Catalytic mechanism of the colistin resistance protein MCR-1

Abstract

The mcr-1 gene encodes a membrane-bound Zn²⁺-metalloenzyme, MCR-1, which catalyses phosphoethanolamine transfer onto bacterial lipid A, making bacteria resistant to colistin, a last-resort antibiotic. Mechanistic understanding of this process remains incomplete. Here, we investigate possible catalytic pathways using DFT and ab initio calculations on cluster models and identify a complete two-step reaction mechanism. The first step, formation of a covalent phosphointermediate via transfer of phosphoethanolamine from a membrane phospholipid donor to the acceptor Thr285, is rate-limiting and proceeds with a single Zn²⁺ ion.

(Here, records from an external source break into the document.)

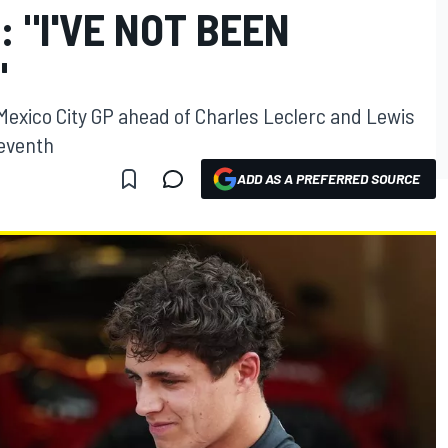
: "I'VE NOT BEEN
"
Mexico City GP ahead of Charles Leclerc and Lewis
seventh
ADD AS A PREFERRED SOURCE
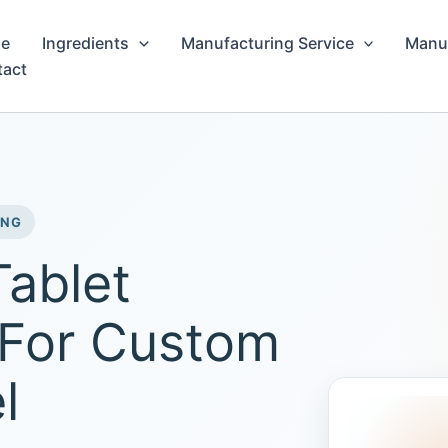
e
Ingredients
Manufacturing Service
Manuf
tact
ING
Tablet
 For Custom
l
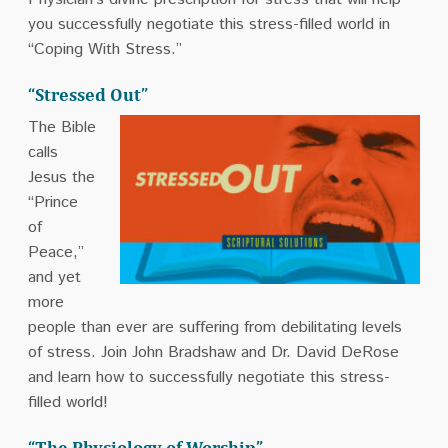
you successfully negotiate this stress-filled world in
“Coping With Stress.”
“Stressed Out”
The Bible
calls
Jesus the
“Prince
of
Peace,”
and yet
more
people than ever are suffering from debilitating levels
of stress. Join John Bradshaw and Dr. David DeRose
and learn how to successfully negotiate this stress-
filled world!
“The Physiology of Worship”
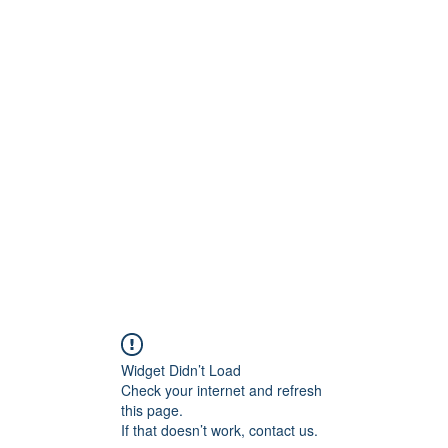
onfilm.com
Widget Didn’t Load
Check your internet and refresh
this page.
If that doesn’t work, contact us.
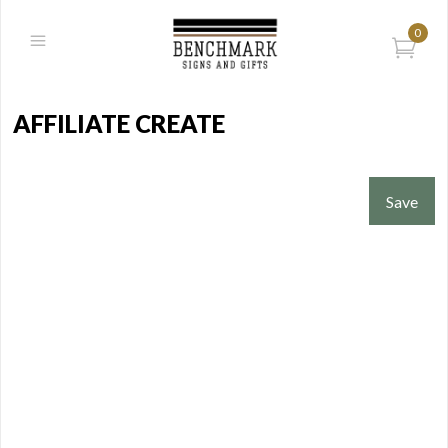
0
AFFILIATE CREATE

The second step, transfer of the phosphoethanolamine group to lipid A, requires an additional Zn²⁺. The calculations suggest the involvement of the Zn²⁺ orbitals directly in the reaction is limited, with the second Zn²⁺ acting to bind incoming lipid A and direct phosphoethanolamine addition. The new level of mechanistic detail obtained here, which distinguishes these enzymes from other phosphotransferases, will aid in the development of inhibitors specific to MCR-1 and related bacterial phosphoethanolamine transferases.